== DESCRIPTION OF THE TASK ==
Return exactly the span of lines that opens with the line containing "ch die Konformationsänderung" and closes with the last line of the data, inclusive.

(Page-level text extractions)
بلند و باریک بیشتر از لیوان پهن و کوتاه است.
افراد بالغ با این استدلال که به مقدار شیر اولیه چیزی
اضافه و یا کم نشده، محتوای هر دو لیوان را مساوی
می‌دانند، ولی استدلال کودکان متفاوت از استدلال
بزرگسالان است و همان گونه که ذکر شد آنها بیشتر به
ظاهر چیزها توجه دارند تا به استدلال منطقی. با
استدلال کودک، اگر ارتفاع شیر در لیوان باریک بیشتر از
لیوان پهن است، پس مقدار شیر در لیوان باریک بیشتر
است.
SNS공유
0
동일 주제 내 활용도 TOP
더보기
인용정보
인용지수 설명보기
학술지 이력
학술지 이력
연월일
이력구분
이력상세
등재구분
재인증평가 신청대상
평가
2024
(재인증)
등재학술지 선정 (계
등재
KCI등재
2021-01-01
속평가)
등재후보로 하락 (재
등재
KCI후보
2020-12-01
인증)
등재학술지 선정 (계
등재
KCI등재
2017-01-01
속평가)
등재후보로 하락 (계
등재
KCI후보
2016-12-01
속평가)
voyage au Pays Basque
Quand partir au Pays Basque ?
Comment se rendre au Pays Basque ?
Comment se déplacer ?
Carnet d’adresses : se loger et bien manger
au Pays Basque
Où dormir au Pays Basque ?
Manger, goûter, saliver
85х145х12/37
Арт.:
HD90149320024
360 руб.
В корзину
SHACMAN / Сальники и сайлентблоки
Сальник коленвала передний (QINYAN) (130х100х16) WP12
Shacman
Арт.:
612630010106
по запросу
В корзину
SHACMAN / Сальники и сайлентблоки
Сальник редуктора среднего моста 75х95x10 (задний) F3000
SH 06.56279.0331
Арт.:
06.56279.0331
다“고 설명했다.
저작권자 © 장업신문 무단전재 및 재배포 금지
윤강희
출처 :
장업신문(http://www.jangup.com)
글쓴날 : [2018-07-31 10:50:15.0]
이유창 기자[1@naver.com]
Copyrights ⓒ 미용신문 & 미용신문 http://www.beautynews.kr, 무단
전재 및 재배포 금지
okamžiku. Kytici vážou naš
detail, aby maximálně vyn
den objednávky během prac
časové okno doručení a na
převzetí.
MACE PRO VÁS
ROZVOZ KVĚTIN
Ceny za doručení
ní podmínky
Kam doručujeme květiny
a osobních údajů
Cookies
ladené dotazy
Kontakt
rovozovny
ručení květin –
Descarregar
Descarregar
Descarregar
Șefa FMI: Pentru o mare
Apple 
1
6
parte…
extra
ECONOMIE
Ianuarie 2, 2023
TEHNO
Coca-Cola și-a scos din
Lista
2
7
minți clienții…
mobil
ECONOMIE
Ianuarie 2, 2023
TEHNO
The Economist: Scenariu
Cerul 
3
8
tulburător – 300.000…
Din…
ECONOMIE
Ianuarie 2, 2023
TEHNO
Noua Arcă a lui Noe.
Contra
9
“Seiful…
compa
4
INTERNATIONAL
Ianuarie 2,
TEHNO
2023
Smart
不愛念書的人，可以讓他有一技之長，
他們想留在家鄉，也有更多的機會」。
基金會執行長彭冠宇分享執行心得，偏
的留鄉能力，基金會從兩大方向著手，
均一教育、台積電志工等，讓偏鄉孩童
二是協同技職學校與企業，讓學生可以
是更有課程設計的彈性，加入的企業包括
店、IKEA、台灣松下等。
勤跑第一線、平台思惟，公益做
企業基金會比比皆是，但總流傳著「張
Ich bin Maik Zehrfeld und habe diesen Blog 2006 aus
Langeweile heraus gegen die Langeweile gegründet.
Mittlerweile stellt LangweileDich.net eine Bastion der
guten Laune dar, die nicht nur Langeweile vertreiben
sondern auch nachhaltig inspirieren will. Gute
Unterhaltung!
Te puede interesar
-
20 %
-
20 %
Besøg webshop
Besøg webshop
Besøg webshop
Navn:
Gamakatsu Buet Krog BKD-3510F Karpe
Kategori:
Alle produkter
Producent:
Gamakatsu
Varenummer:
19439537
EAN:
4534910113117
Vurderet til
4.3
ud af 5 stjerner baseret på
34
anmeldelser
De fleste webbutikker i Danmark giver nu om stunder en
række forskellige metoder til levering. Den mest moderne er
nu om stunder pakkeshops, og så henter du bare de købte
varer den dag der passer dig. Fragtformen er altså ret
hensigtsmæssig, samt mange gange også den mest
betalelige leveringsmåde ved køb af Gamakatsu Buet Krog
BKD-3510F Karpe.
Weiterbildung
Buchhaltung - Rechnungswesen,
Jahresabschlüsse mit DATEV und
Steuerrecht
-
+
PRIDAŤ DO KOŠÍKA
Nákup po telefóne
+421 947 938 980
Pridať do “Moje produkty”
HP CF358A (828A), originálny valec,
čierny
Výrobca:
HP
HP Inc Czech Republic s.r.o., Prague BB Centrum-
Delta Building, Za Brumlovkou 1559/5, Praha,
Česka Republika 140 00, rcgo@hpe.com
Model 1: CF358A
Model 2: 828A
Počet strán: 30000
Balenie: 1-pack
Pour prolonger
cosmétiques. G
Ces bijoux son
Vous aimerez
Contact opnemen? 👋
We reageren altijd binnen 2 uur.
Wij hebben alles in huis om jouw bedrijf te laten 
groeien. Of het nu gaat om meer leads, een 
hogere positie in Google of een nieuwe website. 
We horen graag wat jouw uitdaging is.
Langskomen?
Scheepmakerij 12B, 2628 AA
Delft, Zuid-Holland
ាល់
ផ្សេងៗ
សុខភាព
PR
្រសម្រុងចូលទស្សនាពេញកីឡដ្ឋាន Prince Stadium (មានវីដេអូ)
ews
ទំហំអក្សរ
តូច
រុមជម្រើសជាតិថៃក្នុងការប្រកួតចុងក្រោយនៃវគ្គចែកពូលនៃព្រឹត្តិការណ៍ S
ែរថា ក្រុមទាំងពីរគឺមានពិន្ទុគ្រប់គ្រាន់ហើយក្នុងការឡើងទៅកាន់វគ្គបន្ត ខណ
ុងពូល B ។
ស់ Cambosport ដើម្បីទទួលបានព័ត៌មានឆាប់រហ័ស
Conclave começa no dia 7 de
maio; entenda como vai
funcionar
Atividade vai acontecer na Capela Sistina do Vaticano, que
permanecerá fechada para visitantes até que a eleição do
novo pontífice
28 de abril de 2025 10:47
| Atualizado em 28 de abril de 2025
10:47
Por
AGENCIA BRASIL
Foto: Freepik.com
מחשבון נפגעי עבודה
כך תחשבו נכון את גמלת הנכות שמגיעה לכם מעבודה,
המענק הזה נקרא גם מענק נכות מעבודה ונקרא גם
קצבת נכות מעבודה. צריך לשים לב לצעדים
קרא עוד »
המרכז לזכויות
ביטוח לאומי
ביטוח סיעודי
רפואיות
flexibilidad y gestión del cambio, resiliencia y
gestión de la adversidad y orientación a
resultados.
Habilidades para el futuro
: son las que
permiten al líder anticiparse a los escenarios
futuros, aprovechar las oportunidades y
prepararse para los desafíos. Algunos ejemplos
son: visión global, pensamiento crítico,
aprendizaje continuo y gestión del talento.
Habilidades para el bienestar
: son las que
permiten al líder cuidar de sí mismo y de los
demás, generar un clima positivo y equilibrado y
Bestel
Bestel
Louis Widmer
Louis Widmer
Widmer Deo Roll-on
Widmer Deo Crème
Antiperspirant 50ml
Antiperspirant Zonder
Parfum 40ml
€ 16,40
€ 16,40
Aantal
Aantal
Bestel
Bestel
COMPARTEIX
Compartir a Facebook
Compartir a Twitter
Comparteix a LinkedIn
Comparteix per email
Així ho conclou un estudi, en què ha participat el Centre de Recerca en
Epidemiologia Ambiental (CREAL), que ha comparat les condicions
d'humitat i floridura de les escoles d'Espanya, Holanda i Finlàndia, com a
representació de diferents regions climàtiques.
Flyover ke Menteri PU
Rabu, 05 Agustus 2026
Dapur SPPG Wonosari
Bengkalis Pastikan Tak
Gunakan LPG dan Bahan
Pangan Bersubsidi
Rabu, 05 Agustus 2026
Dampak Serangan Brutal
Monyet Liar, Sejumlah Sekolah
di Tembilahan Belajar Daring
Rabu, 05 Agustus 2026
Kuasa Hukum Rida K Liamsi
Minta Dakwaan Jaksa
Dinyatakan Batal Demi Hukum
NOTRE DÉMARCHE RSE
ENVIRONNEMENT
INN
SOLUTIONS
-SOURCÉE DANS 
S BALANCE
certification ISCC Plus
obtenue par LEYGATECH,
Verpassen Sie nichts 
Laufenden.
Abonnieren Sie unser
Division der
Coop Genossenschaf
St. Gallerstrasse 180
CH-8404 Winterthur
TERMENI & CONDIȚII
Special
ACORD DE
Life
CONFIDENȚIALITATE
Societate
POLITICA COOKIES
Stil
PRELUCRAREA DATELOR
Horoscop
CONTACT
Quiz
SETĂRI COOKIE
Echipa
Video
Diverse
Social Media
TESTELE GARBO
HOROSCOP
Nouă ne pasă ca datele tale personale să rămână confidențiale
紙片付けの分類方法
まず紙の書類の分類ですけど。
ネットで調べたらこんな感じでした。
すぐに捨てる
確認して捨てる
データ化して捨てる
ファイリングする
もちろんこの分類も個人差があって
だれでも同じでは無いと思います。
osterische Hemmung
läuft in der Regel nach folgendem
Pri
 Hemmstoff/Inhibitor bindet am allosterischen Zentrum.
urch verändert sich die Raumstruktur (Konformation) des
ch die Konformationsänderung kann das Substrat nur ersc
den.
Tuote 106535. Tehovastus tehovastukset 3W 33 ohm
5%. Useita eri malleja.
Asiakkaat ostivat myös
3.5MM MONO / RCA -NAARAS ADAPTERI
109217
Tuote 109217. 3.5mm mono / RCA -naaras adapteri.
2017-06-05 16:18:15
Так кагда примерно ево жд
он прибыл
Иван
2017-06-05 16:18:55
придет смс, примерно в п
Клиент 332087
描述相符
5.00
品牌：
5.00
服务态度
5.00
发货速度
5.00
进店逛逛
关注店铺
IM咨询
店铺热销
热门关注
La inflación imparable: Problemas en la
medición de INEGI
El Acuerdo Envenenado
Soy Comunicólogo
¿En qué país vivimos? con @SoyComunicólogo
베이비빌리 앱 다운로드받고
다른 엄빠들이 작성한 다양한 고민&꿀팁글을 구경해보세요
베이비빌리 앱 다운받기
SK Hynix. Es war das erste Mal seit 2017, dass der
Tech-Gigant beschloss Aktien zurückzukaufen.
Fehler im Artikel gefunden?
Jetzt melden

== COMPLETED EXERCISE ==
ch die Konformationsänderung kann das Substrat nur ersc
den.
Tuote 106535. Tehovastus tehovastukset 3W 33 ohm
5%. Useita eri malleja.
Asiakkaat ostivat myös
3.5MM MONO / RCA -NAARAS ADAPTERI
109217
Tuote 109217. 3.5mm mono / RCA -naaras adapteri.
2017-06-05 16:18:15
Так кагда примерно ево жд
он прибыл
Иван
2017-06-05 16:18:55
придет смс, примерно в п
Клиент 332087
描述相符
5.00
品牌：
5.00
服务态度
5.00
发货速度
5.00
进店逛逛
关注店铺
IM咨询
店铺热销
热门关注
La inflación imparable: Problemas en la
medición de INEGI
El Acuerdo Envenenado
Soy Comunicólogo
¿En qué país vivimos? con @SoyComunicólogo
베이비빌리 앱 다운로드받고
다른 엄빠들이 작성한 다양한 고민&꿀팁글을 구경해보세요
베이비빌리 앱 다운받기
SK Hynix. Es war das erste Mal seit 2017, dass der
Tech-Gigant beschloss Aktien zurückzukaufen.
Fehler im Artikel gefunden?
Jetzt melden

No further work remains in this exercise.